Because I’ll have been the right type of parent.

Happy Birthday Daddy. I love you.

Amber Maria.

No Expiration Date

Years ago, someone once said to me something that has long stuck with me: “There is no expiration date on grief.”

And while I thought I had a grasp on what they meant, it wasn’t until recently I truly understood the meaning behind those seven words.

You see, my life has been tumultuous. There’s been loved ones lost to cancer, heart disease, depression. I’ve lost loved ones due to changes in our lives. I’ve lost loved ones due to one of the genres I write. The always present end of relationships due to waning interest. Relationships and experiences draw to a close, either abruptly or naturally.

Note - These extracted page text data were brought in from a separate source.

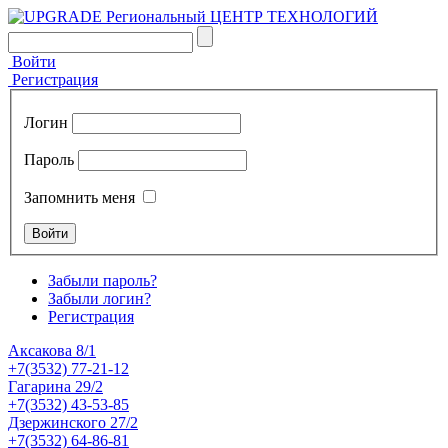
Войти
Регистрация
Логин
Пароль
Запомнить меня
Забыли пароль?
Забыли логин?
Регистрация
Аксакова 8/1
+7(3532) 77-21-12
Гагарина 29/2
+7(3532) 43-53-85
Дзержинского 27/2
+7(3532) 64-86-81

And despite the times when loss equated me wondering how I’d draw my next breath, the strangest thing happened: the sun rose and set each day. Friends went on with their lives. Strangers laughed over whatever had hit their tickle bone. All those things continued on, despite my shattered heart.

Grief is unlike surgery. A surgeon can perform an operation and state the range of time it should take to heal, the range of time until you feel normal. Grief? Grief is something we can’t determine the length of time on. It’s over and eased and we look back in gratitude that its over. And then something happens: you see a type of flower, you hear something, you come across a photo, and it’s back, just as fresh as it was when it first happened. There’s no way to ease it, erase it, or speed up the process. You simply have to grit your teeth and endure.

The largest mistakes of my life have been healing on other people’s time lines, of putting their ideas of when I should be healed and over something above my need to experience my own grief process. And finally, at age thirty-eight, I’ve learned an exceptionally important lesson that I should have learned a long time before: my heart break is my heart break, and the healing process is mine. However I go about it, it’s a process I need to experience for myself. Because healing on other’s timelines and for other’s comfort isn’t healing for myself.

I own my hurt and heartbreak for my losses in this life. And I demand of others the respect to do so on my terms.